Now, my colleague Evangelos Giampazorias, now at Cancer Research UK’s Manchester Research Institute, has found that switching off the gene that gives instructions to make the aptly named vitamin D-binding protein increases the growth of skin cancer cells in mice. Reis e Sousa was intrigued when he discovered that .
But it was the next experiment, he says, “that really hit home.”
To ensure that their findings were not due to some abnormality in the laboratory environment, Reis e Sousa’s team tested mice with the disabled gene in the same cages as mice carrying fully functional versions. was bred.
Surprisingly, the cage-mates’ tumors also turned out to be slow growing. But why do tumors grow slower in normal mice when approached by more cancer-resistant animals?
The power of poop
Giampazourias and Reis e Sousa quickly realized that one explanation for this was that rats eat each other’s feces. It is thought that something in the poop must have been transferred from the mouse with the deactivated gene to the normal mouse that was caged with it.

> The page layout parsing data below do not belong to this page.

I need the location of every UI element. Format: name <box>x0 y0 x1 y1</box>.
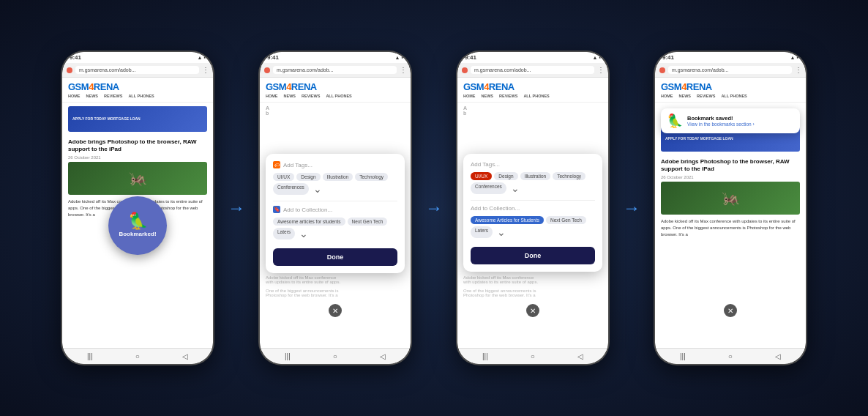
nav-phones-4[interactable]: ALL PHONES <box>721 94 747 98</box>
nav-reviews-1[interactable]: REVIEWS <box>104 94 122 98</box>
nav-home-4[interactable]: HOME <box>661 94 673 98</box>
nav-home-btn-1[interactable]: ○ <box>135 352 140 360</box>
browser-menu-1[interactable]: ⋮ <box>202 66 209 74</box>
status-bar-3: 9:41 ▲ ▪ <box>457 52 608 63</box>
time-3: 9:41 <box>465 54 476 61</box>
nav-home-1[interactable]: HOME <box>68 94 81 98</box>
nav-home-btn-3[interactable]: ○ <box>531 352 535 360</box>
nav-reviews-4[interactable]: REVIEWS <box>697 94 715 98</box>
article-body-3: Adobe kicked off its Max conferencewith … <box>457 272 608 300</box>
tag-design-2[interactable]: Design <box>296 173 320 181</box>
signal-icon-4: ▲ <box>790 55 796 60</box>
done-button-3[interactable]: Done <box>471 247 595 264</box>
browser-menu-2[interactable]: ⋮ <box>400 66 406 74</box>
tag-uiux-3[interactable]: UI/UX <box>471 172 492 180</box>
close-button-3[interactable]: ✕ <box>526 304 539 317</box>
nav-news-2[interactable]: NEWS <box>284 94 296 98</box>
nav-phones-1[interactable]: ALL PHONES <box>128 94 154 98</box>
collection-input-2[interactable]: Add to Collection... <box>283 207 397 213</box>
bottom-nav-4: ||| ○ ◁ <box>655 348 806 364</box>
tag-conferences-2[interactable]: Conferences <box>273 183 309 195</box>
toast-text: Bookmark saved! View in the bookmarks se… <box>687 115 755 127</box>
tag-more-3[interactable]: ⌄ <box>509 182 522 194</box>
bottom-nav-3: ||| ○ ◁ <box>457 348 608 364</box>
nav-back-3[interactable]: ||| <box>482 352 488 360</box>
tags-icon-2: 🏷 <box>273 161 280 168</box>
ad-text-1: APPLY FOR TODAY MORTGAGE LOAN <box>72 116 141 122</box>
tag-illustration-3[interactable]: Illustration <box>520 172 551 180</box>
nav-back-4[interactable]: ||| <box>680 352 686 360</box>
nav-phones-2[interactable]: ALL PHONES <box>326 94 351 98</box>
close-button-2[interactable]: ✕ <box>329 304 342 317</box>
coll-tag-awesome-3[interactable]: Awesome Articles for Students <box>471 216 544 224</box>
close-button-4[interactable]: ✕ <box>724 304 737 317</box>
modal-panel-3[interactable]: Add Tags... UI/UX Design Illustration Te… <box>463 154 602 272</box>
browser-menu-3[interactable]: ⋮ <box>597 66 604 74</box>
bookmarked-text: Bookmarked! <box>119 231 156 238</box>
nav-home-3[interactable]: HOME <box>463 94 476 98</box>
collection-input-3[interactable]: Add to Collection... <box>471 205 595 212</box>
article-body-4: Adobe kicked off its Max conference with… <box>655 215 806 242</box>
phone-3: 9:41 ▲ ▪ m.gsmarena.com/adob... ⋮ GSM4re… <box>456 51 610 365</box>
browser-url-1: m.gsmarena.com/adob... <box>75 66 199 74</box>
coll-tag-awesome-2[interactable]: Awesome articles for students <box>273 218 345 226</box>
gsmarena-logo-4: GSM4rena <box>661 81 800 92</box>
nav-news-3[interactable]: NEWS <box>482 94 494 98</box>
article-date-1: 26 October 2021 <box>62 155 213 162</box>
nav-reviews-3[interactable]: REVIEWS <box>499 94 517 98</box>
coll-tag-nextgen-2[interactable]: Next Gen Tech <box>348 218 388 226</box>
nav-home-btn-2[interactable]: ○ <box>333 352 337 360</box>
tag-more-2[interactable]: ⌄ <box>311 183 324 195</box>
signal-icon-2: ▲ <box>395 55 400 60</box>
nav-recent-1[interactable]: ◁ <box>182 352 188 360</box>
nav-phones-3[interactable]: ALL PHONES <box>523 94 549 98</box>
coll-tag-laters-3[interactable]: Laters <box>471 226 493 238</box>
battery-icon: ▪ <box>204 55 206 60</box>
gsmarena-header-1: GSM4rena HOME NEWS REVIEWS ALL PHONES <box>62 78 213 103</box>
collection-tags-2: Awesome articles for students Next Gen T… <box>273 218 397 239</box>
coll-tag-laters-2[interactable]: Laters <box>273 228 295 239</box>
status-bar-2: 9:41 ▲ ▪ <box>260 52 411 63</box>
phone-4: 9:41 ▲ ▪ m.gsmarena.com/adob... ⋮ GSM4re… <box>654 51 807 365</box>
nav-home-btn-4[interactable]: ○ <box>728 352 733 360</box>
status-icons-1: ▲ ▪ <box>198 55 206 60</box>
status-bar-1: 9:41 ▲ ▪ <box>62 52 213 63</box>
time-2: 9:41 <box>267 54 279 61</box>
collection-tags-3: Awesome Articles for Students Next Gen T… <box>471 216 595 238</box>
done-button-2[interactable]: Done <box>273 248 397 266</box>
coll-tag-more-2[interactable]: ⌄ <box>297 228 310 239</box>
browser-menu-4[interactable]: ⋮ <box>795 66 801 74</box>
gsmarena-header-4: GSM4rena HOME NEWS REVIEWS ALL PHONES <box>655 78 806 103</box>
article-title-1: Adobe brings Photoshop to the browser, R… <box>62 135 213 155</box>
browser-dot-1 <box>67 67 72 73</box>
nav-recent-4[interactable]: ◁ <box>775 352 781 360</box>
gsmarena-logo-1: GSM4rena <box>68 81 207 92</box>
battery-icon-3: ▪ <box>599 55 601 60</box>
nav-recent-3[interactable]: ◁ <box>577 352 583 360</box>
nav-news-1[interactable]: NEWS <box>86 94 99 98</box>
coll-tag-more-3[interactable]: ⌄ <box>495 226 508 238</box>
tag-design-3[interactable]: Design <box>494 172 517 180</box>
status-icons-2: ▲ ▪ <box>395 55 403 60</box>
collection-section-label-3: Add to Collection... <box>471 205 595 212</box>
nav-news-4[interactable]: NEWS <box>679 94 692 98</box>
nav-back-2[interactable]: ||| <box>285 352 291 360</box>
tag-illustration-2[interactable]: Illustration <box>323 173 353 181</box>
gsmarena-logo-3: GSM4rena <box>463 81 602 92</box>
modal-panel-2[interactable]: 🏷 Add Tags... UI/UX Design Illustration … <box>266 154 405 273</box>
coll-tag-nextgen-3[interactable]: Next Gen Tech <box>546 216 586 224</box>
bookmark-toast[interactable]: 🦜 Bookmark saved! View in the bookmarks … <box>661 108 800 133</box>
tags-input-2[interactable]: Add Tags... <box>283 162 397 168</box>
tag-technology-2[interactable]: Technology <box>355 173 388 181</box>
browser-bar-2: m.gsmarena.com/adob... ⋮ <box>260 63 411 78</box>
nav-recent-2[interactable]: ◁ <box>380 352 386 360</box>
tag-conferences-3[interactable]: Conferences <box>471 182 506 194</box>
nav-reviews-2[interactable]: REVIEWS <box>302 94 320 98</box>
nav-home-2[interactable]: HOME <box>266 94 278 98</box>
nav-back-1[interactable]: ||| <box>87 352 93 360</box>
tag-uiux-2[interactable]: UI/UX <box>273 173 294 181</box>
tags-input-3[interactable]: Add Tags... <box>471 161 595 168</box>
toast-subtitle[interactable]: View in the bookmarks section › <box>687 122 755 127</box>
status-bar-4: 9:41 ▲ ▪ <box>655 52 806 63</box>
tag-technology-3[interactable]: Technology <box>553 172 585 180</box>
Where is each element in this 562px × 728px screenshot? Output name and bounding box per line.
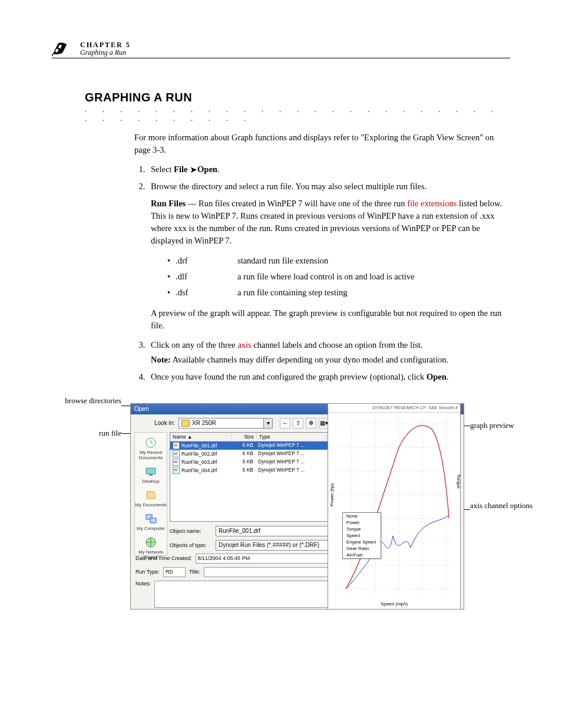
- x-axis-label[interactable]: Speed (mph): [328, 601, 460, 607]
- up-folder-icon[interactable]: ⇧: [293, 418, 303, 429]
- chapter-subtitle: Graphing a Run: [80, 49, 131, 57]
- file-extensions-link[interactable]: file extensions: [407, 199, 457, 208]
- place-computer[interactable]: My Computer: [137, 512, 165, 531]
- callout-axis: axis channel options: [470, 501, 535, 510]
- back-icon[interactable]: ←: [280, 418, 290, 429]
- callout-runfile: run file: [62, 429, 121, 438]
- runfile-icon: [173, 442, 180, 449]
- axis-option[interactable]: Air/Fuel: [343, 552, 381, 558]
- step-4: Once you have found the run and configur…: [147, 371, 504, 383]
- chevron-down-icon[interactable]: ▾: [263, 419, 272, 428]
- folder-icon: [181, 420, 190, 427]
- axis-option[interactable]: Power: [343, 519, 381, 526]
- axis-option[interactable]: Speed: [343, 532, 381, 539]
- new-folder-icon[interactable]: ✼: [306, 418, 316, 429]
- notes-label: Notes:: [135, 581, 151, 587]
- object-type-label: Objects of type:: [170, 542, 212, 548]
- body-content: For more information about Graph functio…: [134, 131, 504, 383]
- axis-options-menu[interactable]: NonePowerTorqueSpeedEngine SpeedGear Rat…: [342, 512, 381, 559]
- axis-link[interactable]: axis: [237, 340, 251, 350]
- axis-option[interactable]: Engine Speed: [343, 539, 381, 545]
- date-created-label: Date and Time Created:: [135, 555, 192, 561]
- svg-rect-3: [149, 474, 153, 476]
- svg-rect-2: [146, 468, 156, 474]
- extensions-list: •.drfstandard run file extension •.dlfa …: [167, 255, 504, 299]
- title-dotted-rule: . . . . . . . . . . . . . . . . . . . . …: [85, 106, 510, 123]
- page-header: CHAPTER 5 Graphing a Run: [52, 41, 510, 58]
- look-in-label: Look in:: [154, 420, 175, 426]
- runfile-icon: [173, 467, 180, 474]
- place-desktop[interactable]: Desktop: [142, 465, 159, 484]
- callout-browse: browse directories: [62, 396, 121, 406]
- run-type-label: Run Type:: [135, 569, 160, 575]
- callout-preview: graph preview: [470, 421, 535, 430]
- intro-paragraph: For more information about Graph functio…: [134, 131, 504, 156]
- figure-open-dialog: browse directories run file graph previe…: [62, 396, 510, 608]
- place-documents[interactable]: My Documents: [135, 489, 166, 508]
- y-axis-right-label[interactable]: Torque: [456, 474, 461, 488]
- svg-rect-5: [150, 518, 156, 523]
- menu-arrow-icon: ➤: [190, 164, 197, 176]
- run-type-field: RD: [163, 567, 186, 577]
- place-recent[interactable]: My Recent Documents: [135, 436, 167, 460]
- places-bar: My Recent Documents Desktop My Documents…: [134, 432, 167, 556]
- step-2: Browse the directory and select a run fi…: [147, 180, 504, 331]
- checkered-flag-icon: [52, 41, 73, 57]
- look-in-combo[interactable]: XR 250R ▾: [178, 418, 273, 429]
- object-name-label: Object name:: [170, 528, 212, 534]
- graph-plot: [328, 412, 460, 609]
- axis-option[interactable]: None: [343, 513, 381, 519]
- runfile-icon: [173, 450, 180, 457]
- axis-option[interactable]: Torque: [343, 526, 381, 532]
- graph-preview-panel: DYNOJET RESEARCH CF: SAE Smooth:4: [328, 403, 461, 610]
- graph-header: DYNOJET RESEARCH CF: SAE Smooth:4: [328, 404, 460, 413]
- title-label: Title:: [189, 569, 200, 575]
- runfile-icon: [173, 459, 180, 466]
- section-title: GRAPHING A RUN: [85, 91, 510, 104]
- dialog-title: Open: [134, 406, 148, 412]
- axis-option[interactable]: Gear Ratio: [343, 545, 381, 552]
- svg-line-0: [52, 54, 53, 57]
- step-3: Click on any of the three axis channel l…: [147, 339, 504, 366]
- step-1: Select File ➤Open.: [147, 163, 504, 176]
- y-axis-left-label[interactable]: Power (hp): [329, 483, 335, 506]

To find out whether the effect was related to the gut microbes that live inside the genetically modified mice, Reis e Sousa’s team gave antibiotics to some of the mice that carried the inactivated gene. administered. When the mice lost their resistance to the cancer and lost their ability to transmit the cancer to their cage mates, it became clear that the gut bacteria in the mice’s feces were somehow slowing tumor growth. .
Vitamin D-binding proteins keep most of the vitamin D in the blood, Reis-e-Souza explains. “This reduces the amount of vitamin D that reaches the tissues of the body, including the lining of the intestines.”
Reis e Sousa’s team disabled the gene that codes for vitamin D-binding protein, which increased vitamin D levels and promoted the growth and presence of certain bacteria.Bacteroides fragilis—This is also common in the human colon. And those bacteria can stimulate the immune system, Reis-e-Souza explains.
Switching off the gene and increasing or adding more vitamin D to the diet of genetically normal mice Bacteroides fragilis All administrations into the mouse intestines had the same effect. More killer T cells attacked the tumor and slowed its growth.
As a result of these higher vitamin D levels, the mice responded better to immunotherapy.